Segment Start: Data section

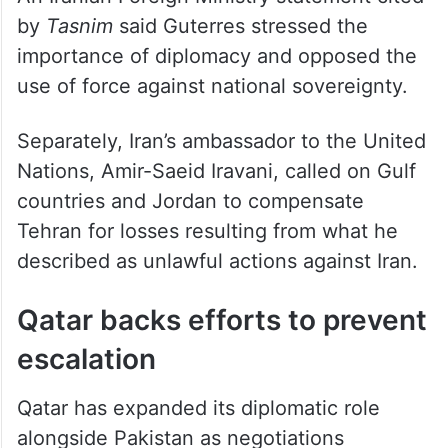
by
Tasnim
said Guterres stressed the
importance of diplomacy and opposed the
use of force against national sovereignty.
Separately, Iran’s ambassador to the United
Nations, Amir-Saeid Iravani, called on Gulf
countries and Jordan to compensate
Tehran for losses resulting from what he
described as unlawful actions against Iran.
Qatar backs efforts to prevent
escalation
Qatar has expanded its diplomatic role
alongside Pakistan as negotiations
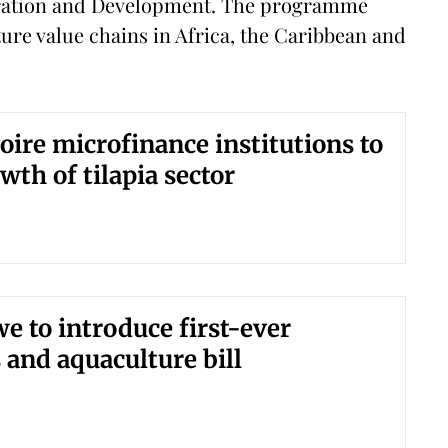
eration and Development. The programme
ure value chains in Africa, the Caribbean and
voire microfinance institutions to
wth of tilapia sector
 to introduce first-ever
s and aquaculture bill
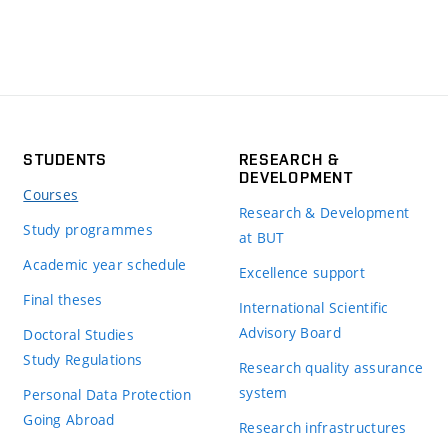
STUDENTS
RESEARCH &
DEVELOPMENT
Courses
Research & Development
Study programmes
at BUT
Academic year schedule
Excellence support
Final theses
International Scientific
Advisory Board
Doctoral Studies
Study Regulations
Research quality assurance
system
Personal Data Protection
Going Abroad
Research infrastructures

Segment End: Data section
Segment Start: Data section

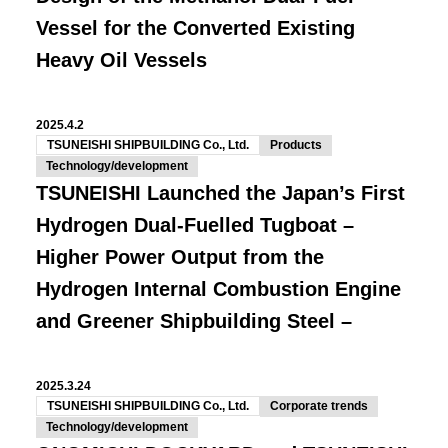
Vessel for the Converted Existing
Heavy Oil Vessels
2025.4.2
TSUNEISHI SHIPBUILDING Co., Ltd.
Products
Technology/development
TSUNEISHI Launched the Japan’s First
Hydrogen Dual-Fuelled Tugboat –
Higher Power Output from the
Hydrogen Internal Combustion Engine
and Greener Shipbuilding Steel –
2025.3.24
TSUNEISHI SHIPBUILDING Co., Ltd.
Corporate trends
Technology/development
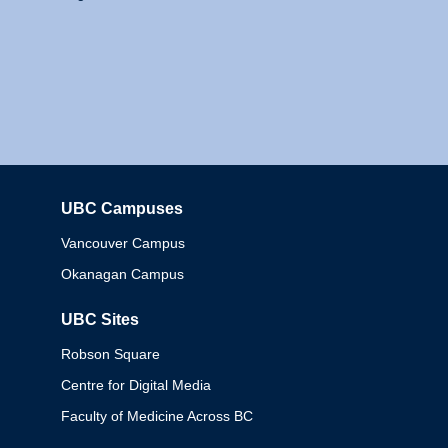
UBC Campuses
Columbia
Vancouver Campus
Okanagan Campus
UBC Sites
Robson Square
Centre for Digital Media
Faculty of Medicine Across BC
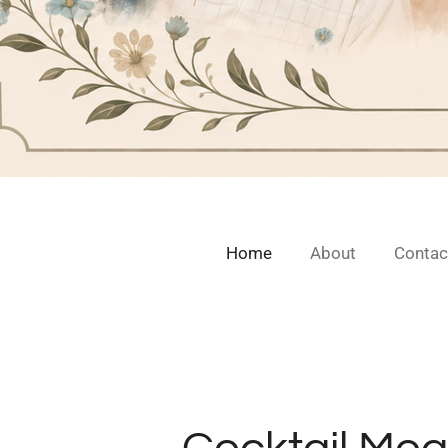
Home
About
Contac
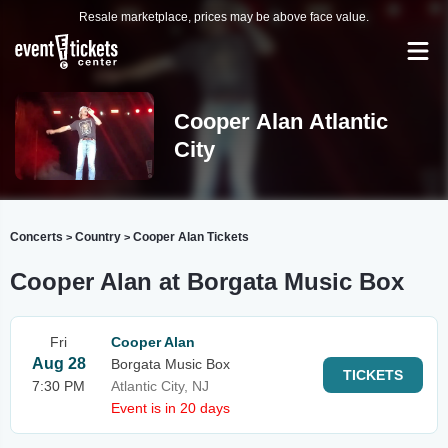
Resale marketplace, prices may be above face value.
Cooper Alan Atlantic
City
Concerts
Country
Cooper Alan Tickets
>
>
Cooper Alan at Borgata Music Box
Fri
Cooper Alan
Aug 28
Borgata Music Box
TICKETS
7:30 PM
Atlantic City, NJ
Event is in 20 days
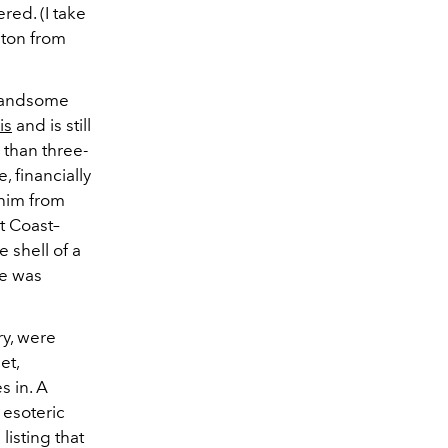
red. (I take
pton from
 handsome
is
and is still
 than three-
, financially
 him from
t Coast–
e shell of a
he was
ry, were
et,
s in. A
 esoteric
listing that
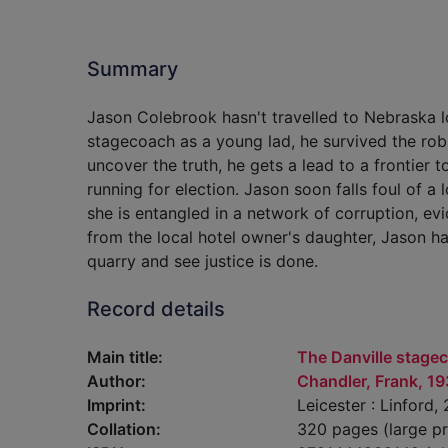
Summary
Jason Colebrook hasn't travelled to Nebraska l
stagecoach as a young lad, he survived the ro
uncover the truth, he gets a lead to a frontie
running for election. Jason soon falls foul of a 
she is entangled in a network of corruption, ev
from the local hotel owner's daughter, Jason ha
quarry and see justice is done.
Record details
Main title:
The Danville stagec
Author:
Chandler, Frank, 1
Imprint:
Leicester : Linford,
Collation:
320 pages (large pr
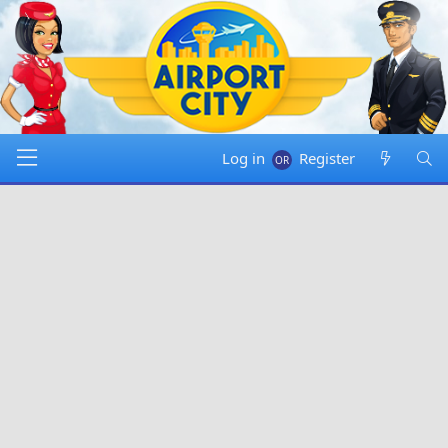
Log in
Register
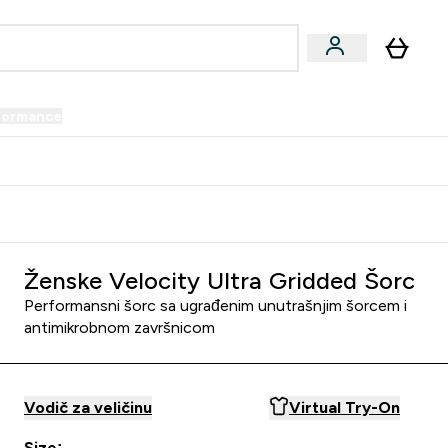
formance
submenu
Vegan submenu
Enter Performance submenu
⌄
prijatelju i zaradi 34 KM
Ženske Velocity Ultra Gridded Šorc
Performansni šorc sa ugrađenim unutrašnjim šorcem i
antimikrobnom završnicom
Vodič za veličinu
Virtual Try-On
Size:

Segment End: Data section
Segment Start: Data section

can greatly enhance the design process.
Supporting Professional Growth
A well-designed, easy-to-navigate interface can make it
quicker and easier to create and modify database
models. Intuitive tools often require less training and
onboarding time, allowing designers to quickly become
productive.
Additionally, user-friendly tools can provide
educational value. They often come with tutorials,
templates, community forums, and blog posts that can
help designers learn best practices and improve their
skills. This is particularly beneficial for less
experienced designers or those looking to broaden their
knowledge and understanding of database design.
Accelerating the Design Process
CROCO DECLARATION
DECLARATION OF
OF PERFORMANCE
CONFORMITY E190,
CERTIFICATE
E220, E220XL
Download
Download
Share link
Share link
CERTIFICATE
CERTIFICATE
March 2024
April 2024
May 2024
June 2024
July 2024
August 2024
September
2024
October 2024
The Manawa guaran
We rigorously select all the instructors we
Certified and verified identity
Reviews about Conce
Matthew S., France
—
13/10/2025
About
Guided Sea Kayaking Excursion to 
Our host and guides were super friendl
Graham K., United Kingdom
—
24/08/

Segment End: Data section

_Your objective_
Look above for the line with "A well-designed, easy-to-navigate" and the line with "help designers learn". Write out those two lines and all the lines between them, exactly, and no others.

_Answer to this problem_
A well-designed, easy-to-navigate interface can make it
quicker and easier to create and modify database
models. Intuitive tools often require less training and
onboarding time, allowing designers to quickly become
productive.
Additionally, user-friendly tools can provide
educational value. They often come with tutorials,
templates, community forums, and blog posts that can
help designers learn best practices and improve their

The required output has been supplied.